文春オンライン

連載むらむら読書

児童虐待の記述を読むと無力感がむらむら――犬山紙子「むらむら読書」

2018/08/07
note

 今私は児童虐待がなくなるようにと微々たる力ながら動いています。タレントさんたちと「#こどものいのちはこどものもの」というチームを組みメディアに出てるからできることを意識しつつ活動(票田であることをアピール、ハッシュタグに集まった意見を全て厚労省に届けるなど)。お金や制度が整っていたら助かる子どもの命があるのなら大人が動かなきゃどうする、という話でして。

©犬山紙子

 でもですね、情けないことに私、児童虐待問題に対してど素人なのです。そこで動こうとするには、これまで取り組まれてきた専門家の意見を読みつつ勉強しなければいけない。たくさんある虐待関連の本も自分なりに今読んでいるわけです。

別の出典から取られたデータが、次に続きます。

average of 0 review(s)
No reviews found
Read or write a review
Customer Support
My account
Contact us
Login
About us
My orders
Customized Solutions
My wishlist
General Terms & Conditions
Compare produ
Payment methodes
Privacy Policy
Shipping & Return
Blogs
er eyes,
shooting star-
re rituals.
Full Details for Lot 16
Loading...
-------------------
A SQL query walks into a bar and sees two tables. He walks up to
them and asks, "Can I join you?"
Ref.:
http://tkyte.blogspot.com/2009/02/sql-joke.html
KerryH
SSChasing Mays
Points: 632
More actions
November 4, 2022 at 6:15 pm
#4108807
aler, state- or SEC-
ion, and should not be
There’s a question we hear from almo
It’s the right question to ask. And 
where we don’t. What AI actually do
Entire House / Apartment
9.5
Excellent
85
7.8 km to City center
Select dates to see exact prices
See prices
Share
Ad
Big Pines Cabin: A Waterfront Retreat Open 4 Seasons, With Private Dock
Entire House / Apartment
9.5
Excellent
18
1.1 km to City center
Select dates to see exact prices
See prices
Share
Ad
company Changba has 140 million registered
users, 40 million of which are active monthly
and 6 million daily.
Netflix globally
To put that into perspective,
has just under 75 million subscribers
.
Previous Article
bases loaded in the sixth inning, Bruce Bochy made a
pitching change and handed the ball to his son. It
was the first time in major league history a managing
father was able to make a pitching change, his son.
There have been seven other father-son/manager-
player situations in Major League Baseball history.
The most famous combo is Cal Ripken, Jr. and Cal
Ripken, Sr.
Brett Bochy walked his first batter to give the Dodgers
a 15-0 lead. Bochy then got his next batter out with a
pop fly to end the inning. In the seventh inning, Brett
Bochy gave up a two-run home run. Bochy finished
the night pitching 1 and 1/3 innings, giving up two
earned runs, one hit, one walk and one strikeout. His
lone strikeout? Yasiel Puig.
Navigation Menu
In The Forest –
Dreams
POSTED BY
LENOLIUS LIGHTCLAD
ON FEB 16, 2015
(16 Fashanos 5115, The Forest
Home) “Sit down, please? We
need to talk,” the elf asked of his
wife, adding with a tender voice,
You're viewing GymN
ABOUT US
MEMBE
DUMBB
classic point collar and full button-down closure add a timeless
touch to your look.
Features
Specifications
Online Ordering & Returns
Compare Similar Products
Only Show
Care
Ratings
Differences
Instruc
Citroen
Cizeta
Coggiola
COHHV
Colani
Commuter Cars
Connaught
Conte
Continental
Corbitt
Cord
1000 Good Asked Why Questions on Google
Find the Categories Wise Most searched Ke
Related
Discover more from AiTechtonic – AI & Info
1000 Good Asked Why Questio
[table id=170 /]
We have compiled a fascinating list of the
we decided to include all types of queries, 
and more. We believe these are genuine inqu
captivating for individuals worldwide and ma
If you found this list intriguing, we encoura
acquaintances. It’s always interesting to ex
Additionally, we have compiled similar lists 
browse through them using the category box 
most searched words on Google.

 ただ、虐待の記述を読むのはキツイものがあります。中でも石井光太さんの『「鬼畜」の家』はどうしようもない無力感が自分をむらむらと襲いました。3つの虐待事件を加害者の家族や友人まで丁寧に取材して書かれたこの本。虐待された子供の写真も掲載されていますし、その内容も細かに記載されておりとてもじゃないけど冷静には読めません。そして「ただ虐待した親を鬼畜と切り捨てる」だけではいけないと痛感します。加害者も被害者の側面がある。どうしようもない負の連鎖がある。行政がルールを作ってもそこからはみ出す人はいる。様々な生きづらさを抱えた人に対して社会は知識がない。孤立した人を救う手立てがかなり難しい。

ADVERTISEMENT

 虐待親にも子供を愛した形跡があったり、本人は「子育てを頑張っていた」と思っていたりすることがあり、読み進めると鬼畜だと断定した方が楽な私たちが認めたくない親の実態が出てくるのです。

 私たちが虐待のニュースに触れた時、辛く傷つき激しいストレスを感じます。だから気持ちのぶつけどころとして人となりもしらない加害親への激しい憎悪が出てくるのでしょう。もちろん加害親の責任は重大。しかし大人として救えなかった自分の無力さ、何もできないことで自己肯定感が下がるのを無意識にカバーしているのかもしれません。

 石井光太さんご本人にお話を伺ったら、支援する側にも多様性が必要だとおっしゃっていました。そりゃそうだ、被害者も多様性があるんだから、支援方法も多様性が必要。

 となると自分の得意なことでやれそうなことから始められるわけです。

 結果、石井さんの本を読み激しい無力感、からのさあ何か自分なりにはじめようかという気持ちがムラムラとわいてきて、取り急ぎこうやって原稿を書いてみるのであります。